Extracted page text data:
------------------------------------

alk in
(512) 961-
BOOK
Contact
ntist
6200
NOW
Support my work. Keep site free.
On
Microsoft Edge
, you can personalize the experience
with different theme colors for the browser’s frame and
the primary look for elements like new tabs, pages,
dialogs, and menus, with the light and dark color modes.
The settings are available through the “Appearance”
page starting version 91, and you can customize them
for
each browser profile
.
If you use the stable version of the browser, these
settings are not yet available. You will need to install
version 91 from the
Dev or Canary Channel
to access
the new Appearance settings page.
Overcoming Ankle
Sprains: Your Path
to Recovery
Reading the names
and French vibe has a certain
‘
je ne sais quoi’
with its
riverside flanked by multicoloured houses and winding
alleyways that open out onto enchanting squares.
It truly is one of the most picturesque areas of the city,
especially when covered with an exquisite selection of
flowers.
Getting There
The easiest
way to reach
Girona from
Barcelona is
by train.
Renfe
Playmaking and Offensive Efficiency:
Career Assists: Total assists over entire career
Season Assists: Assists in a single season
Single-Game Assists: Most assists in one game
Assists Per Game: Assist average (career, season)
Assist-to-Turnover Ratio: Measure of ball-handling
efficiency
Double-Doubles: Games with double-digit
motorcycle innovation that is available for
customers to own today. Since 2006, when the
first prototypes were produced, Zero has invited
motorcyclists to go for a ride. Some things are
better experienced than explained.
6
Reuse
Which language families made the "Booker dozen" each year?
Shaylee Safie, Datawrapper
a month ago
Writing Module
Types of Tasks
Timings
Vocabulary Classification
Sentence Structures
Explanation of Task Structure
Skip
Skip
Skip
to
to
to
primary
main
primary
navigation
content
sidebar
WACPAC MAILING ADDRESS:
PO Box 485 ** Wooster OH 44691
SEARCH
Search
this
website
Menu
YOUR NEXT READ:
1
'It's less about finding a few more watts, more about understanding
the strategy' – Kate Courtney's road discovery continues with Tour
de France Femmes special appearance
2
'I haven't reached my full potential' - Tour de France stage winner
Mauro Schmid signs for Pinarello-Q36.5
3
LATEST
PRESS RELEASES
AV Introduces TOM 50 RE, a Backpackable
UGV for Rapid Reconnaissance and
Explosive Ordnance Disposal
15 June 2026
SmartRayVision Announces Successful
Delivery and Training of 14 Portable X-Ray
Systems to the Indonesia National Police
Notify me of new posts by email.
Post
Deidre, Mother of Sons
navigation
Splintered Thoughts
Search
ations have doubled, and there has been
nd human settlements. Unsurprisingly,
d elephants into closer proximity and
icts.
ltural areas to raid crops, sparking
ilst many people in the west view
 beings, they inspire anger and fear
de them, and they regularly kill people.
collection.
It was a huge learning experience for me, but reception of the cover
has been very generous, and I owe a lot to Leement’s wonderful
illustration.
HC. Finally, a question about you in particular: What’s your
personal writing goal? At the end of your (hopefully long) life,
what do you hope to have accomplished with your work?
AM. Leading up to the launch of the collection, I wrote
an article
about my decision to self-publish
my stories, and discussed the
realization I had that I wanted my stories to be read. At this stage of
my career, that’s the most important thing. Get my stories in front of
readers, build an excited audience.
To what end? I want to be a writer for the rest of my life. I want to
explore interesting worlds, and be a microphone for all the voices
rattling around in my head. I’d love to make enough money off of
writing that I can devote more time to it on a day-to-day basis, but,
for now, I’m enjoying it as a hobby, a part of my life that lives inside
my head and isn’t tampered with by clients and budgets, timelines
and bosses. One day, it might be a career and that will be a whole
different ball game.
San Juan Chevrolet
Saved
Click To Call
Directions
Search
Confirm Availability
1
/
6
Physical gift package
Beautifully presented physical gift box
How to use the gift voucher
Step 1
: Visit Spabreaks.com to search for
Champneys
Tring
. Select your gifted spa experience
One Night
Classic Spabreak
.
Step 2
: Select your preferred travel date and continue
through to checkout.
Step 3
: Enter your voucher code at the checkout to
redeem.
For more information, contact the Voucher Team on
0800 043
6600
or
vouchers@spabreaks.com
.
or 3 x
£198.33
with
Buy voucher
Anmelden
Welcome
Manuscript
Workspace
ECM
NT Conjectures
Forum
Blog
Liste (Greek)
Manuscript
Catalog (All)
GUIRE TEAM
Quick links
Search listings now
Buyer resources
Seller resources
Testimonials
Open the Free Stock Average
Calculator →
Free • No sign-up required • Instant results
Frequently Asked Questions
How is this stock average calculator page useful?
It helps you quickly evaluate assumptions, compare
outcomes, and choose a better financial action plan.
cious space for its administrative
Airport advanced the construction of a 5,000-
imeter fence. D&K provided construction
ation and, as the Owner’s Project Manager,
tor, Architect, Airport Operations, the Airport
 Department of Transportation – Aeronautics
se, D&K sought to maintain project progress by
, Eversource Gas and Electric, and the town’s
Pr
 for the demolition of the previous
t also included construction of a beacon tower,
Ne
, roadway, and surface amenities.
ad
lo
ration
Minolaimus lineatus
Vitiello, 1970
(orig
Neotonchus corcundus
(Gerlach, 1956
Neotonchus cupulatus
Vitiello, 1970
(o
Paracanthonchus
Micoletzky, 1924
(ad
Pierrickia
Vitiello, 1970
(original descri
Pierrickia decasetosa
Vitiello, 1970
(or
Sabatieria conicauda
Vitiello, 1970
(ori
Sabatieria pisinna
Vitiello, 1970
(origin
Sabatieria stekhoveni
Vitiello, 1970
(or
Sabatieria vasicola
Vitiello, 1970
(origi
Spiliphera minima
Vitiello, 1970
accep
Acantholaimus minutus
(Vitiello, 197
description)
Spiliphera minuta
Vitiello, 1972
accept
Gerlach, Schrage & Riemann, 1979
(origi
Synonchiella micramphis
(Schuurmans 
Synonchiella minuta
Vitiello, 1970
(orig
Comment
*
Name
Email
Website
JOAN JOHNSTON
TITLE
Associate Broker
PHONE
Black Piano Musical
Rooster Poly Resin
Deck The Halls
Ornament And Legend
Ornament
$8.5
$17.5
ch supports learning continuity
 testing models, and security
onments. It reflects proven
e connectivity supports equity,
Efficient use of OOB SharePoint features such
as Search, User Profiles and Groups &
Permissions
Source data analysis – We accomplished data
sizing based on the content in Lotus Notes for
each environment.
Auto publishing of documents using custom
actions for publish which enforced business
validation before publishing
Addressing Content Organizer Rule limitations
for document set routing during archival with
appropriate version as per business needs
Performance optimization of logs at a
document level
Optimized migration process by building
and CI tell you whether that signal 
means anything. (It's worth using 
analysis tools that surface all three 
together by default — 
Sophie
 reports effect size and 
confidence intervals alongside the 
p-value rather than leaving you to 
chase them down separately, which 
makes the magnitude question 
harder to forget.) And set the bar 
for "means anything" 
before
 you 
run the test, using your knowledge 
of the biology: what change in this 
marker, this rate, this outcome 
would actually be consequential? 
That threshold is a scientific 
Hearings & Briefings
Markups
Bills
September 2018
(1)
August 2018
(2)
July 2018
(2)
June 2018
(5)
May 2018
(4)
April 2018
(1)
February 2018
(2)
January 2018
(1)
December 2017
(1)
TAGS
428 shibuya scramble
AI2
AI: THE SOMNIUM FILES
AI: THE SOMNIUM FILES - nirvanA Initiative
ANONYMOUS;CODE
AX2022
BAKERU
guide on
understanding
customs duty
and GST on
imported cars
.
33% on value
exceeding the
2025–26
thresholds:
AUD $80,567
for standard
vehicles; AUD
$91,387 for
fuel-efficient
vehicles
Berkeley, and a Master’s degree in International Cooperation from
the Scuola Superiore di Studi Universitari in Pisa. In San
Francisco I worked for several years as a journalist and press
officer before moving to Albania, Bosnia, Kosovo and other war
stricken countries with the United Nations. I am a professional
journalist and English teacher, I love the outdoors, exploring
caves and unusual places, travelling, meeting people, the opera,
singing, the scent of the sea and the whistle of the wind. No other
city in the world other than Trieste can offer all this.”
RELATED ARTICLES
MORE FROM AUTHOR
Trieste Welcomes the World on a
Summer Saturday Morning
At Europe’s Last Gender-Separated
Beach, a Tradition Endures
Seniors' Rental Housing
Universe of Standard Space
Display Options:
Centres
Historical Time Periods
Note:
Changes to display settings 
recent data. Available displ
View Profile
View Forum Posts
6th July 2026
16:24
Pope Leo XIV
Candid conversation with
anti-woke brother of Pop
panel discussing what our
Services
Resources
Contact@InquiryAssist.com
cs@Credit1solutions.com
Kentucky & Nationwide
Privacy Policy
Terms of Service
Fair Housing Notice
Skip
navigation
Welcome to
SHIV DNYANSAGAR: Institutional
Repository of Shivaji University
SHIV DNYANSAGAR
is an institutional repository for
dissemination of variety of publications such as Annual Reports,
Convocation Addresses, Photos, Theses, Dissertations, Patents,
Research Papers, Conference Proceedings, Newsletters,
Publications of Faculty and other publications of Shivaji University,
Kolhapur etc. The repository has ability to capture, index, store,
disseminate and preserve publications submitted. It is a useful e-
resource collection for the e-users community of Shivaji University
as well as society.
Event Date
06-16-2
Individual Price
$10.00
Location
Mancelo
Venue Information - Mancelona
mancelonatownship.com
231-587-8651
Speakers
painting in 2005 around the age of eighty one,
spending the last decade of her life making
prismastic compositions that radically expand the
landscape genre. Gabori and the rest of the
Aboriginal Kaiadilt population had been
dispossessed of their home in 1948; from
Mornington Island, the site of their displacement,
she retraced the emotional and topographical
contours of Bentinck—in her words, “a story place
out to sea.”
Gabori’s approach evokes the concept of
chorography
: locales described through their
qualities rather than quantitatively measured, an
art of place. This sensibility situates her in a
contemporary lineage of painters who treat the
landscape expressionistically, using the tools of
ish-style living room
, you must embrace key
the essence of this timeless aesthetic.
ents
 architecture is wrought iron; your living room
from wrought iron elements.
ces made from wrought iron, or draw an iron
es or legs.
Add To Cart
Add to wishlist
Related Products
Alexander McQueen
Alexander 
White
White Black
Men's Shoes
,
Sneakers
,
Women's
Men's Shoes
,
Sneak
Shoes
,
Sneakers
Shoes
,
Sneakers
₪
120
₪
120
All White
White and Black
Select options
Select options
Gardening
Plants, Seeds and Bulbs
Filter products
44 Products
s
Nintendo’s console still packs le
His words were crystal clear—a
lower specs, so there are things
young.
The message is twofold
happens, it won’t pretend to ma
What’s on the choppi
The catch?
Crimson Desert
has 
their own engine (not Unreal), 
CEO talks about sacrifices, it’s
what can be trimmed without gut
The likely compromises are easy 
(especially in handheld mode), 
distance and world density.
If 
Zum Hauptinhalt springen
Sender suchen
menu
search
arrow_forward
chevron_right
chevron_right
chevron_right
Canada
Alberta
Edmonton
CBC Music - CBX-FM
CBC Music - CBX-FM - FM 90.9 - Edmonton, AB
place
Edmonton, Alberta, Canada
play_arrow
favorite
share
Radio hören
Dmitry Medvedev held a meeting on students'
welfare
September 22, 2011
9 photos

------------------------------------

What you are asked to do:
What is needed is every line from the start of the entries through the line containing "the primary look", returned word for word and nothing else.

Your solution:
alk in
(512) 961-
BOOK
Contact
ntist
6200
NOW
Support my work. Keep site free.
On
Microsoft Edge
, you can personalize the experience
with different theme colors for the browser’s frame and
the primary look for elements like new tabs, pages,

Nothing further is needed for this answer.